En la cima del matrimonio espiritual, cuando Teresa ha alcanzado la plena unión con Cristo, remiten los deseos que tenía de morirse, por gozar definitivamente de Él, y crece el deseo de servirle:
«Lo que más me espanta de todo, es que ya habéis visto los trabajos y aflicciones que han tenido por morirse, por gozar de nuestro Señor; ahora es tan grande el deseo que tienen de servirle y que por ellas sea alabado, y de aprovechar algún alma si pudiesen, que no sólo no desean morirse, mas vivir muy muchos años padeciendo grandísimos trabajos, por si pudiesen que fuese el Señor alabado por ellos, aunque fuese en cosa muy poca. Y si supiesen cierto que en saliendo el alma del cuerpo ha de gozar de Dios, no les hace al caso, ni pensar en la gloria que tienen los santos; no desean por entonces verse en ella: su gloria tienen puesta en si pudiesen ayudar en algo al Crucificado, en especial cuando ven que es tan ofendido, y los pocos que hay que de veras miren por su honra, desasidos de todo lo demás» (M 7,3,6).
En el último tramo de su vida, cercano ya a la muerte, tiene tal certidumbre de la posesión eterna de Dios, que no tiene prisa por gozarle sino por servirle:
«¡Oh, quién pudiera dar a entender bien a vuestra señoría la quietud y sosiego con que se halla mi alma!; porque de que ha de gozar de Dios tiene ya tanta certidumbre, que le parece goza el alma que ya le ha dado la posesión aunque no el gozo; como si uno hubiese dado una gran renta a otro con muy firmes escrituras para que la gozara de aquí a cierto tiempo y llevara los frutos; mas hasta entonces no goza sino de la posesión que ya le han dado de que gozará esta renta.
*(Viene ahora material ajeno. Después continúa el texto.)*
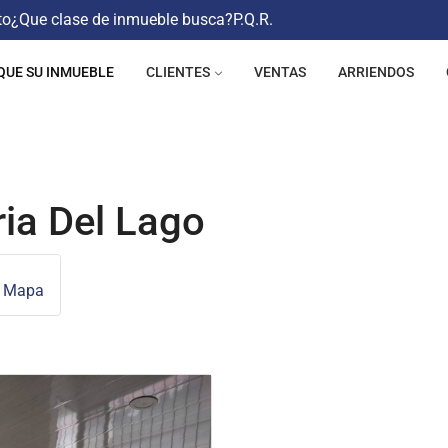
to
¿Que clase de inmueble busca?
P.Q.R.
QUE SU INMUEBLE
CLIENTES
VENTAS
ARRIENDOS
ia Del Lago
n Mapa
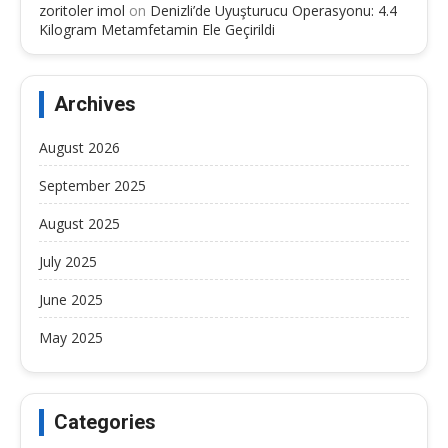
zoritoler imol
on
Denizli’de Uyuşturucu Operasyonu: 4.4
Kilogram Metamfetamin Ele Geçirildi
Archives
August 2026
September 2025
August 2025
July 2025
June 2025
May 2025
Categories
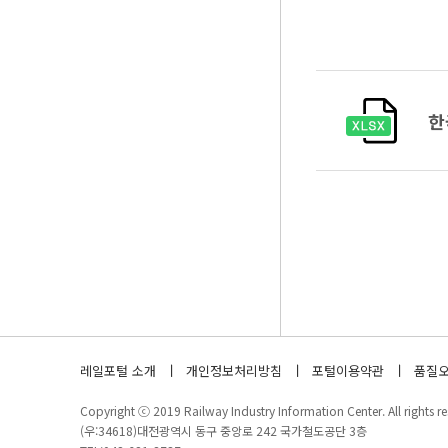
한
레일포털 소개
개인정보처리방침
포털이용약관
품질오
Copyright ⓒ 2019 Railway Industry Information Center. All rights re
(우:34618)대전광역시 동구 중앙로 242 국가철도공단 3층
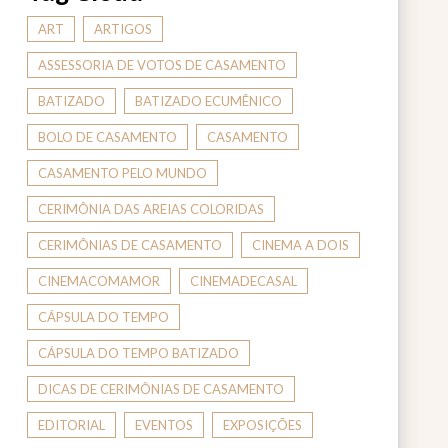
ART
ARTIGOS
ASSESSORIA DE VOTOS DE CASAMENTO
BATIZADO
BATIZADO ECUMÊNICO
BOLO DE CASAMENTO
CASAMENTO
CASAMENTO PELO MUNDO
CERIMÔNIA DAS AREIAS COLORIDAS
CERIMÔNIAS DE CASAMENTO
CINEMA A DOIS
CINEMACOMAMOR
CINEMADECASAL
CÁPSULA DO TEMPO
CÁPSULA DO TEMPO BATIZADO
DICAS DE CERIMÔNIAS DE CASAMENTO
EDITORIAL
EVENTOS
EXPOSIÇÕES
Y con el agradecimiento que le queda, ni la querría gozar, porque le parece no ha merecido, sino servir, aunque sea padeciendo mucho, y aun algunas veces parece que de aquí al fin del mundo sería poco para servir a quien le dio esta posesión. Porque, a la verdad, ya en parte no está sujeta a las miserias del mundo como solía; porque aunque pasa más, no parece sino que es como en la ropa, que el alma está como en un castillo con señorío, y así no pierde la paz, aunque esta seguridad no quita un gran temor de no ofender a Dios y quitar todo lo que le puede impedir a no le servir, antes anda con más cuidado, mas anda tan olvidada de su propio provecho, que le parece ha perdido en parte el ser, según anda olvidada de sí. En esto todo va a la honra de Dios y cómo haga más su voluntad y sea glorificado» (R 6,1).
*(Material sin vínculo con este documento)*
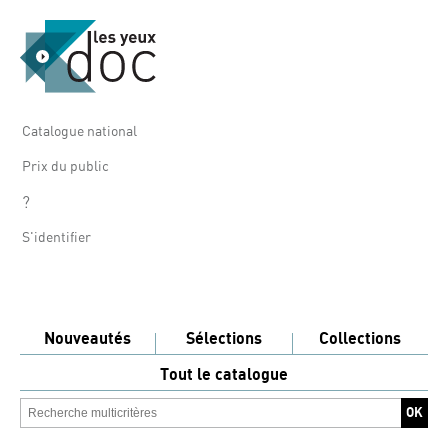
Catalogue national
Prix du public
?
S'identifier
Nouveautés
Sélections
Collections
Tout le catalogue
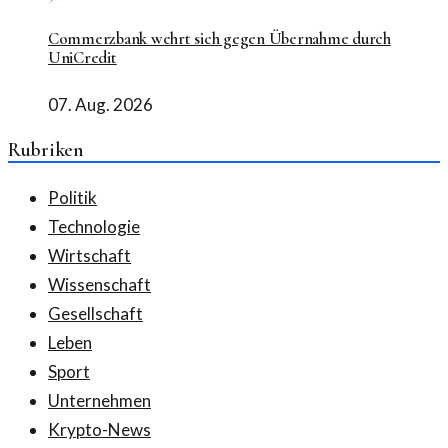
Commerzbank wehrt sich gegen Übernahme durch
UniCredit
07. Aug. 2026
Rubriken
Politik
Technologie
Wirtschaft
Wissenschaft
Gesellschaft
Leben
Sport
Unternehmen
Krypto-News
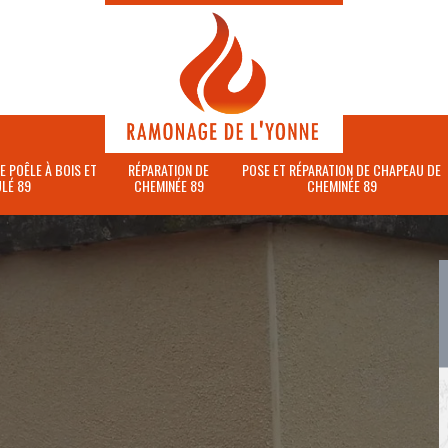
E POÊLE À BOIS ET
RÉPARATION DE
POSE ET RÉPARATION DE CHAPEAU DE
LÉ 89
CHEMINÉE 89
CHEMINÉE 89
«Tiene tanta fuerza este rendimiento a ella, que la muerte ni la vida se quiere, si no es por poco tiempo cuando desea ver a Dios; mas luego se le representa con tanta fuerza estar presentes estas tres Personas, que con esto se ha remediado la pena de esta ausencia y queda el deseo de vivir, si El quiere, para servirle más; y si pudiese, ser parte que siquiera un alma le amase más y alabase por mi intercesión, que aunque fuese por poco tiempo, le parece importa más que estar en la gloria» (R 6,9).
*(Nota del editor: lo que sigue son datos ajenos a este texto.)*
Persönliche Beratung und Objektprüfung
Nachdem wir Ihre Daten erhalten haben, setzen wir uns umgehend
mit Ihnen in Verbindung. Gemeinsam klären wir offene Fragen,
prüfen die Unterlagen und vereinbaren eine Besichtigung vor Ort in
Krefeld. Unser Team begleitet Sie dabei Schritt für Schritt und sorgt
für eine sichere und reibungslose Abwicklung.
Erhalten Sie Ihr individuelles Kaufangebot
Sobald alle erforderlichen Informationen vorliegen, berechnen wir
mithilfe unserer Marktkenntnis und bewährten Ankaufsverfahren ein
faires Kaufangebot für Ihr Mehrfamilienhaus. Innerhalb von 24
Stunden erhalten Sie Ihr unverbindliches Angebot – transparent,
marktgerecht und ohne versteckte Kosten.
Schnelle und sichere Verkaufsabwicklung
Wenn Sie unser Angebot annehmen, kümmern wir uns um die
Los testimonios teresianos, que acabamos de relatar, son la mejor ratificación de la esperanza cristiana, como fuente de la misión y como principio inspirador y renovador de las realidades terrenas; esto es, como principio de los cielos nuevos y la tierra nueva (2Pe 3,13). Así lo ratifica la Exhortación apostólica sobre la vida religiosa, destacando cómo la espera escatológica es fuente de compromiso y principio de una espera activa, que se convierte en misión:
«¡Ven, Señor Jesús! Esta espera es lo más opuesto a la inercia: aunque dirigida al Reino futuro, se traduce en trabajo y misión, para que el Reino de haga presente ya ahora mediante la instauración del espíritu de las Bienaventuranzas… La tensión escatológica se convierte en misión, para que el Reino se afirme de modo creciente aquí y ahora. A la súplica: ¡Ven, Señor Jesús!, se une otra invocación: ¡Venga tu Reino!» (VC 27).
Estas palabras son el mejor colofón de la esperanza de Teresa de Jesús. Este es el núcleo de su espiritualidad, abierta al encuentro pleno con el Señor y a los deseos de servirle. Cielo, muerte.
BIBL. T. Alvarez, Un testigo fuerte de esperanza cristiana: Teresa de Jesús, en «Estudios Teresianos» III, Burgos, 1996, pp. 173-188.